Pria berdarah Bugis itu menyampaikan, negara Indonesia berdasarkan pada Ketuhanan Yang Maha Esa, seperti termaktub dalam Pasal 29 Ayat (1) Konstitusi. Maka dari itu, sudah seharusnya dalam mengatur kehidupan rakyatnya, negara berpegang pada kosmologi dan spirit Ketuhanan.
Sehingga kata LaNyalla, kebijakan yang dibuat perlu diletakkan dalam kerangka etis dan moral agama.
"Tetapi apa yang terjadi, semakin hari, wajah bangsa ini menjadi semakin Liberal secara politik, dengan ekonomi yang semakin Kapitalistik," tukas dia.
Hakikat dari Sila ke-empat dan Sila ke-tiga dari Pancasila, tambah LaNyalla, sudah ditinggalkan, memilih pemimpin nasional dengan sistem suara terbanyak, bukan dengan tradisi musyawarah.

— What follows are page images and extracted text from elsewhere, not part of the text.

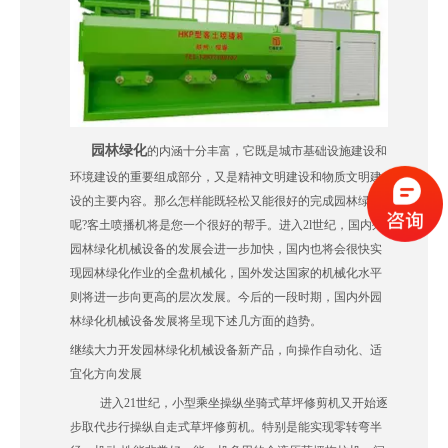
园林绿化
的内涵十分丰富，它既是城市基础设施建设和
环境建设的重要组成部分，又是精神文明建设和物质文明建
设的主要内容。那么怎样能既轻松又能很好的完成园林绿化
呢?客土喷播机将是您一个很好的帮手。进入2l世纪，国内外
园林绿化机械设备的发展会进一步加快，国内也将会很快实
现园林绿化作业的全盘机械化，国外发达国家的机械化水平
则将进一步向更高的层次发展。今后的一段时期，国内外园
林绿化机械设备发展将呈现下述几方面的趋势。
继续大力开发园林绿化机械设备新产品，向操作自动化、适
宜化方向发展
进入21世纪，小型乘坐操纵坐骑式草坪修剪机又开始逐
步取代步行操纵自走式草坪修剪机。特别是能实现零转弯半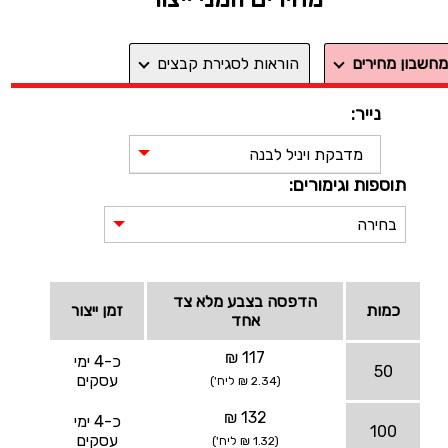
מחשבון מחירים
הוראות לסגירת קבצים
נייר:
מדבקת ויניל לבנה
תוספות וגימורים:
בחירה
הדפסה בצבע מלא צד
כמות
זמן ייצור
אחד
117 ₪
כ-4 ימי
50
עסקים
(2.34 ₪ ליח')
132 ₪
כ-4 ימי
100
עסקים
(1.32 ₪ ליח')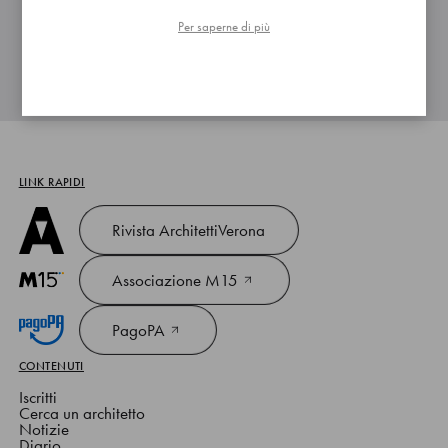
02 Piano degli indicatori attesi di bilancio
1 file
Per saperne di più
LINK RAPIDI
Rivista ArchitettiVerona
Associazione M15
PagoPA
CONTENUTI
Iscritti
Cerca un architetto
Notizie
Diario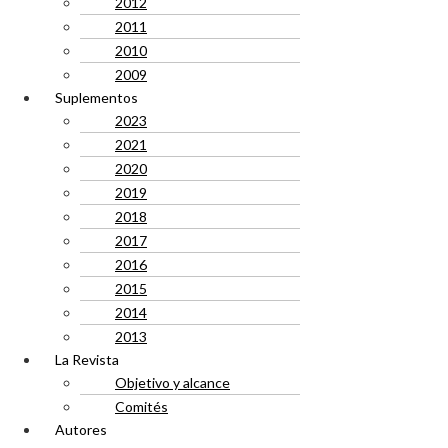
2012
2011
2010
2009
Suplementos
2023
2021
2020
2019
2018
2017
2016
2015
2014
2013
La Revista
Objetivo y alcance
Comités
Autores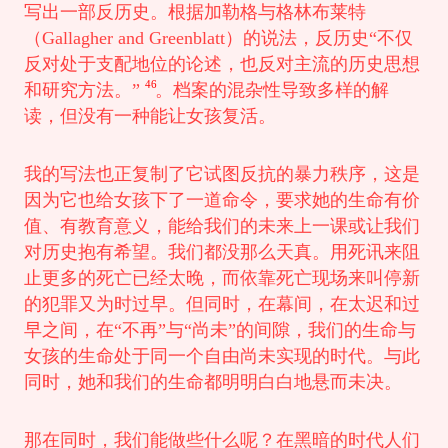
写出一部反历史。根据加勒格与格林布莱特
（Gallagher and Greenblatt）的说法，反历史“不仅
反对处于支配地位的论述，也反对主流的历史思想
46
和研究方法。”
。档案的混杂性导致多样的解
读，但没有一种能让女孩复活。
我的写法也正复制了它试图反抗的暴力秩序，这是
因为它也给女孩下了一道命令，要求她的生命有价
值、有教育意义，能给我们的未来上一课或让我们
对历史抱有希望。我们都没那么天真。用死讯来阻
止更多的死亡已经太晚，而依靠死亡现场来叫停新
的犯罪又为时过早。但同时，在幕间，在太迟和过
早之间，在“不再”与“尚未”的间隙，我们的生命与
女孩的生命处于同一个自由尚未实现的时代。与此
同时，她和我们的生命都明明白白地悬而未决。
那在同时，我们能做些什么呢？在黑暗的时代人们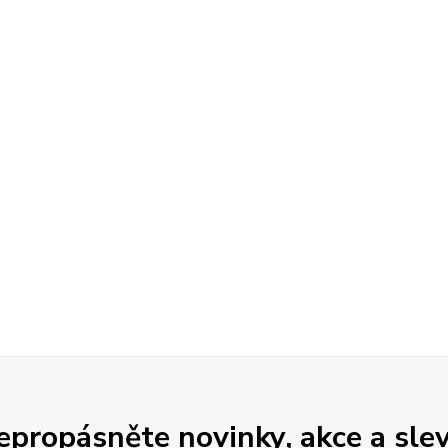
epropásněte novinky, akce a slev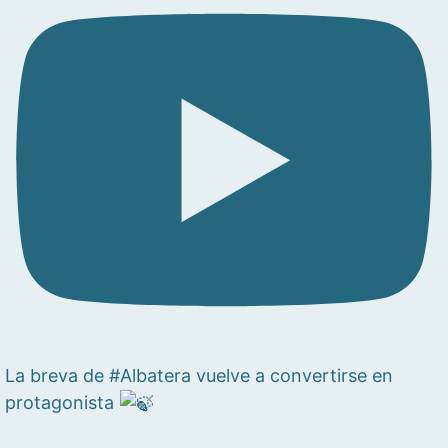
La breva de #Albatera vuelve a convertirse en
protagonista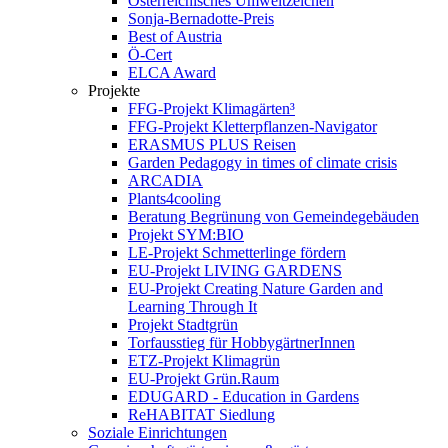
Österreichisches Umweltzeichen
Sonja-Bernadotte-Preis
Best of Austria
Ö-Cert
ELCA Award
Projekte
FFG-Projekt Klimagärten³
FFG-Projekt Kletterpflanzen-Navigator
ERASMUS PLUS Reisen
Garden Pedagogy in times of climate crisis
ARCADIA
Plants4cooling
Beratung Begrünung von Gemeindegebäuden
Projekt SYM:BIO
LE-Projekt Schmetterlinge fördern
EU-Projekt LIVING GARDENS
EU-Projekt Creating Nature Garden and
Learning Through It
Projekt Stadtgrün
Torfausstieg für HobbygärtnerInnen
ETZ-Projekt Klimagrün
EU-Projekt Grün.Raum
EDUGARD - Education in Gardens
ReHABITAT Siedlung
Soziale Einrichtungen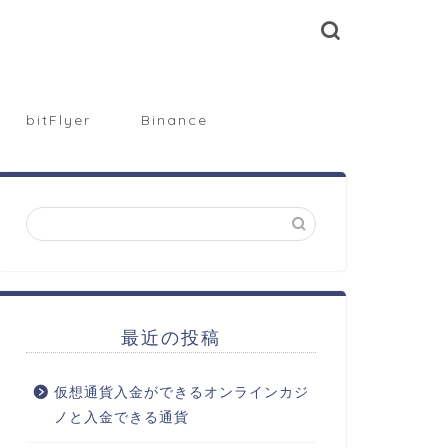
bitFlyer
Binance
最近の投稿
仮想通貨入金ができるオンラインカジ
ノと入金できる通貨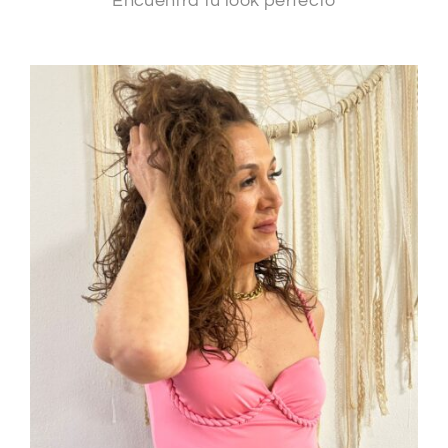
Encuentra tu look perfecto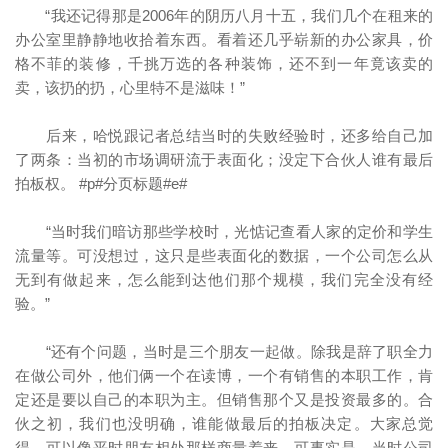
“我还记得那是2006年的阴历八月十五，我们几个在租来的
办公室里静静地收拾着东西。看着还几乎崭新的办公家具，价
格不菲的装修，千挑万选的各种装饰，还不到一年竟该卖的
卖，该扔的扔，心里特不是滋味！”
后来，哈悦跟记者总结当时的失败经验时，还多给自己加
了两条：当初的市场调研流于表面化；没定下合伙人谁有最后
拍板权。 #p#分页标题#e#
“当时我们暗访那些学校时，光惦记查看人家的定价和学生
流量等。可没想过，这只是些表面化的数据，一个公司怎么从
无到有做起来，怎么能到达他们那个规模，我们完全没有经
验。”
“还有个问题，当时是三个朋友一起做。除我是辞了职全力
在做公司外，他们俩一个在读博，一个有销售的本职工作，肯
定还是要以自己的本职为主。但销售那个又是投资最多的。合
伙之初，我们也没明确，谁能做最后的拍板决定。大家总觉
得，可以像平时朋友相处那样商量着来。可事实是，当时公司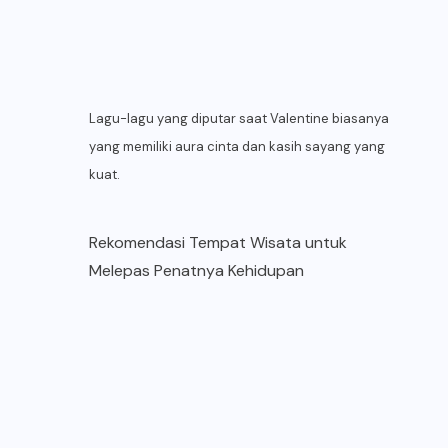
Lagu-lagu yang diputar saat Valentine biasanya
yang memiliki aura cinta dan kasih sayang yang
kuat.
Rekomendasi Tempat Wisata untuk
Melepas Penatnya Kehidupan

"Kita milih pemimpin dengan sistem One man One vote. Suara kiai dan ulama, dihitung sama dengan suara santri yang baru belajar agama. Sistem Syuro yang merupakan hasil rancangan para pendiri bangsa hilang. Karena sejak era reformasi, sudah tidak ada lagi MPR sebagai lembaga tertinggi negara yang menjadi wadah penjelmaan rakyat," katanya.